La censure partielle de ces lois cet été avait été ultra-critiquée à droite et à l’extrême-droite. Des Sages encore vilipendés très récemment… Pas plus tard qu’il y a quinze jours, de ce côté-là de l’échiquier ils ont été désignés "coupables" après l’attaque de trois femmes dans le métro parisien, à cause de la censure la loi sur l’allongement de la durée maximale de rétention pour les étrangers jugés "dangereux". Leur agresseur présumé était d’origine malienne et Français depuis 2018.
"Invoquer les lacunes de la loi ou de la Constitution voire les prétendus errements du Conseil constitutionnel parce que certaines politiques publiques n’atteindraient pas leurs objectifs est a minima simpliste. C’est même, pourrait-on dire, prendre les problèmes à l’envers", a renvoyé Richard Ferrand, en écho, ce lundi.
Avant de se fendre de ce recadrage : "La volonté générale ne s’exprime que dans le respect de la Constitution". Ou d’adresser ce message à ceux qui sont tentés, comme avec la loi immigration en décembre 2023, de voter des dispositions "manifestement inconstitutionnelles" : "L’enjeu ne devrait pas tant être de réagir dans l’immédiateté mais, plus sûrement, d’agir avec efficacité".
Le "gouvernement des juges" ? "Un fantasme récurrent", a-t-il balayé. Un coup de patte, au passage, à ceux qui s’époumonent sur ce thème : "Ces critiques sont la manifestation d’une liberté d’expression qu’il nous appartient de protéger. Leur pertinence est souvent inversement proportionnelle à leur vigueur".
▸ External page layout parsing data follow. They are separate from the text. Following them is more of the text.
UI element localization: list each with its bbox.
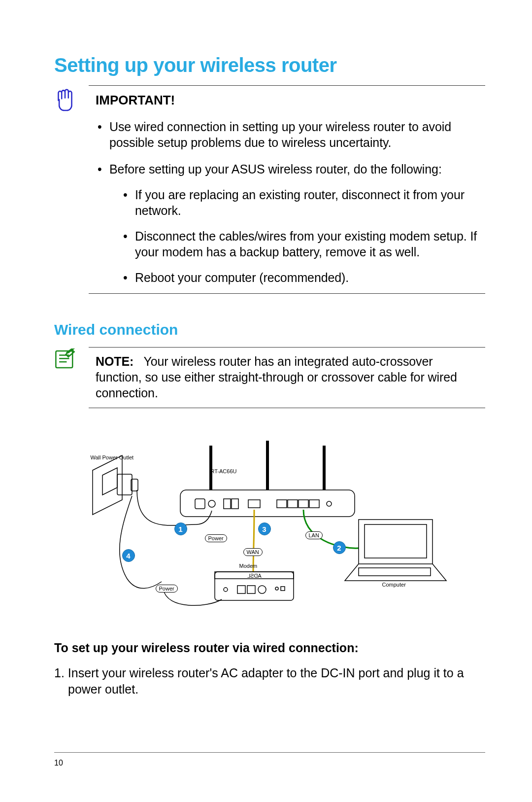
hand-stop-icon	[54, 87, 80, 112]
section-heading-wired: Wired connection	[54, 321, 485, 338]
step-1: 1. Insert your wireless router's AC adap…	[54, 665, 485, 697]
list-item: Disconnect the cables/wires from your ex…	[123, 228, 481, 260]
svg-rect-0	[56, 351, 72, 368]
svg-rect-27	[365, 524, 427, 558]
svg-rect-4	[117, 474, 132, 495]
diagram-marker-1: 1	[174, 523, 187, 535]
diagram-marker-2: 2	[333, 541, 346, 554]
footer-rule	[54, 752, 485, 753]
svg-rect-22	[247, 586, 255, 593]
important-list: Use wired connection in setting up your …	[96, 119, 481, 285]
page-number: 10	[54, 759, 63, 767]
note-callout: NOTE: Your wireless router has an integr…	[89, 347, 485, 408]
page-title: Setting up your wireless router	[54, 54, 485, 76]
diagram-label-modem: Modem	[239, 563, 258, 569]
note-icon	[54, 349, 80, 374]
note-label: NOTE:	[96, 354, 133, 368]
step-number: 1.	[54, 666, 65, 680]
list-item-text: Before setting up your ASUS wireless rou…	[109, 162, 442, 176]
instructions-heading: To set up your wireless router via wired…	[54, 641, 485, 655]
diagram-pill-power-router: Power	[205, 534, 227, 542]
diagram-pill-power-modem: Power	[156, 585, 178, 593]
list-item: Reboot your computer (recommended).	[123, 270, 481, 285]
svg-rect-13	[248, 500, 260, 508]
svg-rect-11	[224, 499, 231, 509]
diagram-label-computer: Computer	[382, 582, 406, 588]
list-item: Before setting up your ASUS wireless rou…	[98, 161, 481, 285]
svg-rect-12	[232, 499, 238, 509]
wired-connection-diagram: Wall Power Outlet RT-AC66U Modem ADSL Co…	[83, 426, 457, 623]
note-body: Your wireless router has an integrated a…	[96, 354, 457, 400]
step-text: Insert your wireless router's AC adapter…	[68, 666, 464, 696]
svg-point-18	[327, 501, 332, 506]
diagram-pill-lan: LAN	[305, 531, 323, 539]
svg-rect-21	[237, 586, 245, 593]
svg-rect-28	[359, 568, 431, 576]
svg-rect-16	[299, 500, 308, 508]
diagram-marker-4: 4	[122, 549, 135, 562]
svg-rect-15	[288, 500, 298, 508]
diagram-label-modem-brand: ADSL	[247, 573, 262, 579]
svg-rect-17	[309, 500, 319, 508]
svg-rect-26	[281, 587, 285, 591]
diagram-marker-3: 3	[258, 523, 271, 535]
important-label: IMPORTANT!	[96, 93, 481, 108]
diagram-label-router: RT-AC66U	[211, 468, 237, 474]
svg-point-23	[258, 586, 266, 593]
note-text: NOTE: Your wireless router has an integr…	[96, 353, 481, 401]
svg-point-10	[208, 500, 215, 507]
list-item: If you are replacing an existing router,…	[123, 187, 481, 218]
diagram-label-wall: Wall Power Outlet	[91, 454, 134, 460]
svg-rect-9	[195, 499, 205, 509]
important-sublist: If you are replacing an existing router,…	[109, 187, 481, 285]
list-item: Use wired connection in setting up your …	[98, 119, 481, 150]
important-callout: IMPORTANT! Use wired connection in setti…	[89, 85, 485, 294]
svg-point-25	[275, 587, 278, 590]
svg-rect-14	[277, 500, 287, 508]
diagram-svg	[83, 426, 457, 623]
svg-point-24	[224, 588, 228, 592]
diagram-pill-wan: WAN	[243, 548, 263, 556]
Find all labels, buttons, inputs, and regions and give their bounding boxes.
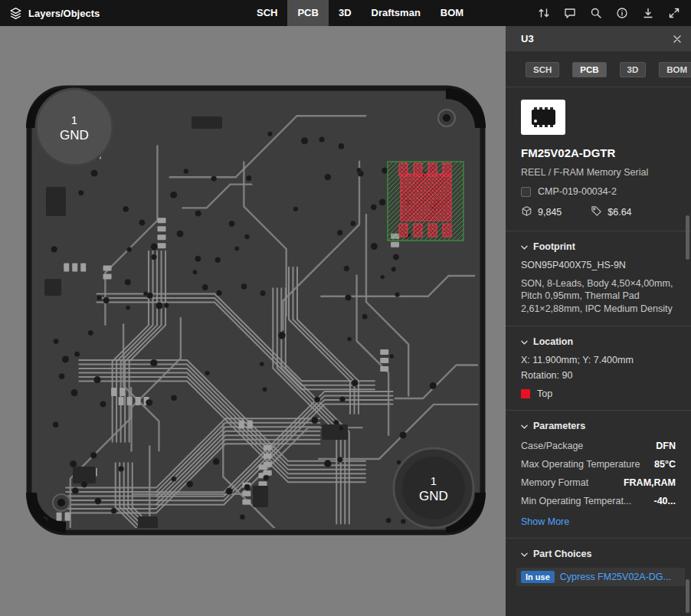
panel-header: U3 bbox=[506, 26, 691, 51]
panel-tab-3d[interactable]: 3D bbox=[620, 62, 647, 77]
layers-objects-label: Layers/Objects bbox=[28, 8, 100, 19]
in-use-badge: In use bbox=[521, 571, 555, 583]
footprint-section-header[interactable]: Footprint bbox=[506, 231, 691, 257]
close-icon[interactable] bbox=[673, 34, 682, 44]
section-title: Parameters bbox=[533, 421, 585, 431]
tab-bom[interactable]: BOM bbox=[431, 0, 473, 26]
location-section: Location X: 11.900mm; Y: 7.400mm Rotatio… bbox=[506, 326, 691, 410]
location-rotation: Rotation: 90 bbox=[506, 368, 691, 383]
parameter-label: Case/Package bbox=[521, 441, 583, 451]
panel-tab-pcb[interactable]: PCB bbox=[572, 62, 606, 77]
location-section-header[interactable]: Location bbox=[506, 326, 691, 352]
chip-icon bbox=[527, 104, 559, 130]
part-number: FM25V02A-DGTR bbox=[521, 146, 676, 159]
parameters-section: Parameters Case/Package DFN Max Operatin… bbox=[506, 411, 691, 538]
panel-tab-bom[interactable]: BOM bbox=[659, 62, 691, 77]
panel-title: U3 bbox=[521, 33, 534, 44]
tab-3d[interactable]: 3D bbox=[329, 0, 362, 26]
parameters-section-header[interactable]: Parameters bbox=[506, 411, 691, 437]
gnd-plane-top-left[interactable]: 1 GND bbox=[36, 89, 113, 165]
tab-pcb[interactable]: PCB bbox=[287, 0, 328, 26]
panel-tab-sch[interactable]: SCH bbox=[526, 62, 559, 77]
parameter-label: Memory Format bbox=[521, 477, 588, 488]
panel-scrollbar-thumb[interactable] bbox=[686, 579, 689, 613]
sort-arrows-icon[interactable] bbox=[537, 7, 550, 20]
selected-component-u3[interactable] bbox=[388, 162, 463, 241]
part-choices-section-header[interactable]: Part Choices bbox=[506, 539, 691, 565]
properties-panel: U3 SCH PCB 3D BOM bbox=[506, 26, 691, 616]
gnd-plane-bottom-right[interactable]: 1 GND bbox=[394, 448, 473, 528]
view-tabs: SCH PCB 3D Draftsman BOM bbox=[247, 0, 473, 26]
app-window: Layers/Objects SCH PCB 3D Draftsman BOM bbox=[0, 0, 691, 616]
part-choice-item[interactable]: In use Cypress FM25V02A-DG... bbox=[516, 568, 685, 586]
stock-count: 9,845 bbox=[538, 207, 562, 218]
component-thumbnail bbox=[521, 100, 565, 135]
section-title: Footprint bbox=[533, 241, 575, 252]
fullscreen-icon[interactable] bbox=[667, 7, 680, 20]
section-title: Location bbox=[533, 336, 573, 347]
parameter-value: DFN bbox=[656, 441, 676, 451]
parameter-row: Memory Format FRAM,RAM bbox=[506, 473, 691, 492]
info-icon[interactable] bbox=[615, 7, 628, 20]
download-icon[interactable] bbox=[641, 7, 654, 20]
gnd-label: GND bbox=[419, 489, 448, 503]
layers-icon bbox=[9, 7, 22, 20]
parameter-row: Min Operating Temperat... -40... bbox=[506, 492, 691, 510]
footprint-section: Footprint SON95P400X75_HS-9N SON, 8-Lead… bbox=[506, 231, 691, 326]
parameter-value: -40... bbox=[654, 496, 676, 506]
chevron-down-icon bbox=[521, 549, 528, 559]
parameter-label: Min Operating Temperat... bbox=[521, 496, 631, 506]
gnd-number: 1 bbox=[71, 113, 77, 126]
mounting-hole bbox=[438, 110, 455, 126]
price-tag-icon bbox=[591, 205, 602, 219]
location-coordinates: X: 11.900mm; Y: 7.400mm bbox=[506, 352, 691, 368]
comment-icon[interactable] bbox=[563, 7, 576, 20]
parameter-label: Max Operating Temperature bbox=[521, 459, 640, 470]
parameter-row: Case/Package DFN bbox=[506, 437, 691, 455]
part-choices-section: Part Choices In use Cypress FM25V02A-DG.… bbox=[506, 539, 691, 586]
topbar: Layers/Objects SCH PCB 3D Draftsman BOM bbox=[0, 0, 691, 26]
gnd-number: 1 bbox=[431, 474, 437, 487]
price-value: $6.64 bbox=[607, 207, 631, 218]
chevron-down-icon bbox=[521, 336, 528, 347]
section-title: Part Choices bbox=[533, 549, 591, 559]
parameter-value: 85°C bbox=[654, 459, 676, 470]
layer-name: Top bbox=[537, 388, 552, 399]
main-content: 1 GND 1 GND U3 bbox=[0, 26, 691, 616]
mounting-hole bbox=[53, 494, 70, 511]
tab-sch[interactable]: SCH bbox=[247, 0, 287, 26]
chevron-down-icon bbox=[521, 421, 528, 431]
footprint-description: SON, 8-Leads, Body 4,50×4,00mm, Pitch 0,… bbox=[506, 273, 691, 326]
panel-tabs: SCH PCB 3D BOM bbox=[506, 51, 691, 87]
part-description: REEL / F-RAM Memory Serial bbox=[521, 167, 676, 178]
cmp-checkbox[interactable] bbox=[521, 187, 531, 197]
layers-objects-toggle[interactable]: Layers/Objects bbox=[0, 7, 100, 20]
parameter-row: Max Operating Temperature 85°C bbox=[506, 455, 691, 473]
panel-body: FM25V02A-DGTR REEL / F-RAM Memory Serial… bbox=[506, 87, 691, 616]
panel-scrollbar-thumb[interactable] bbox=[686, 215, 689, 260]
pcb-canvas[interactable]: 1 GND 1 GND bbox=[0, 26, 506, 616]
cmp-id: CMP-019-00034-2 bbox=[538, 186, 617, 197]
layer-color-swatch bbox=[521, 389, 530, 398]
footprint-name: SON95P400X75_HS-9N bbox=[506, 257, 691, 273]
parameter-value: FRAM,RAM bbox=[624, 477, 676, 488]
show-more-link[interactable]: Show More bbox=[506, 510, 691, 538]
gnd-label: GND bbox=[60, 128, 89, 143]
tab-draftsman[interactable]: Draftsman bbox=[362, 0, 431, 26]
stock-cube-icon bbox=[521, 205, 532, 219]
topbar-actions bbox=[537, 7, 691, 20]
pcb-drawing: 1 GND 1 GND bbox=[0, 26, 506, 616]
chevron-down-icon bbox=[521, 241, 528, 252]
part-choice-link[interactable]: Cypress FM25V02A-DG... bbox=[560, 572, 671, 582]
search-icon[interactable] bbox=[589, 7, 602, 20]
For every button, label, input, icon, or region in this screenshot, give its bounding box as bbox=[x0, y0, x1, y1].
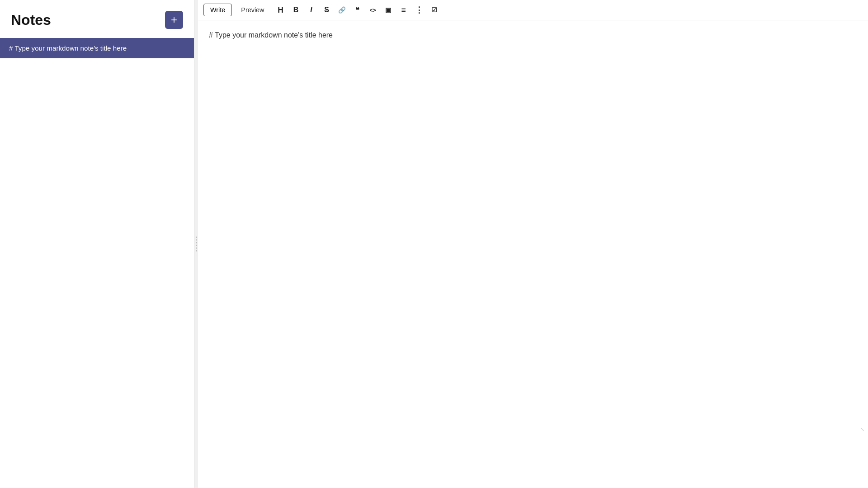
editor-bottom-area bbox=[198, 434, 868, 488]
resizer-dot bbox=[196, 237, 197, 238]
sidebar: Notes + # Type your markdown note's titl… bbox=[0, 0, 194, 488]
note-list: # Type your markdown note's title here bbox=[0, 38, 194, 488]
add-note-button[interactable]: + bbox=[165, 11, 183, 29]
heading-button[interactable]: H bbox=[274, 3, 288, 17]
resizer-dot bbox=[196, 248, 197, 249]
note-item-text: # Type your markdown note's title here bbox=[9, 44, 127, 52]
image-icon bbox=[385, 6, 391, 14]
image-button[interactable] bbox=[381, 3, 396, 17]
quote-icon bbox=[355, 6, 359, 14]
bold-button[interactable]: B bbox=[289, 3, 303, 17]
ordered-list-button[interactable] bbox=[412, 3, 426, 17]
resizer-dot bbox=[196, 245, 197, 246]
panel-resizer[interactable] bbox=[194, 0, 198, 488]
sidebar-header: Notes + bbox=[0, 0, 194, 38]
code-icon bbox=[370, 6, 376, 14]
resizer-dot bbox=[196, 242, 197, 244]
task-list-icon bbox=[431, 6, 437, 14]
unordered-list-icon bbox=[401, 5, 406, 15]
quote-button[interactable] bbox=[350, 3, 365, 17]
sidebar-title: Notes bbox=[11, 12, 51, 28]
italic-button[interactable]: I bbox=[304, 3, 319, 17]
ordered-list-icon bbox=[415, 5, 423, 15]
list-item[interactable]: # Type your markdown note's title here bbox=[0, 38, 194, 58]
code-button[interactable] bbox=[366, 3, 380, 17]
link-icon bbox=[338, 6, 346, 14]
strikethrough-button[interactable]: S bbox=[320, 3, 334, 17]
editor-container: Write Preview H B I S ⤡ bbox=[198, 0, 868, 488]
resizer-dot bbox=[196, 250, 197, 252]
markdown-editor[interactable] bbox=[198, 20, 868, 425]
link-button[interactable] bbox=[335, 3, 349, 17]
tab-preview[interactable]: Preview bbox=[235, 4, 270, 16]
tab-write[interactable]: Write bbox=[203, 4, 232, 16]
resizer-dot bbox=[196, 239, 197, 241]
resizer-handle bbox=[196, 237, 197, 252]
resize-handle-icon: ⤡ bbox=[860, 427, 864, 432]
unordered-list-button[interactable] bbox=[396, 3, 411, 17]
editor-footer: ⤡ bbox=[198, 425, 868, 434]
task-list-button[interactable] bbox=[427, 3, 442, 17]
editor-toolbar: Write Preview H B I S bbox=[198, 0, 868, 20]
Dans son discours, Richard Ferrand a aussi eu un mot pour Nicolas Guillou, juge français à la Cour pénale internationale (CPI) placé sous sanctions américaines, ainsi que pour l’ex-commissaire européen, Thierry Breton, interdit de séjour aux Etats-Unis. Les citant, le président du Conseil constitutionnel a insisté sur la nécessité, pour les pouvoirs publics, de soutenir ceux qui "se voient entravés dans leurs libertés par tous ceux qui croient plus à la force qu’au droit, plus au rapport de forces qu’au respect des règles".
Il a terminé par cet avertissement : "La démocratie est le seul régime qui permet de respirer la liberté, l’État de droit est son oxygène. N’attendons pas d’en manquer pour devoir la réanimer".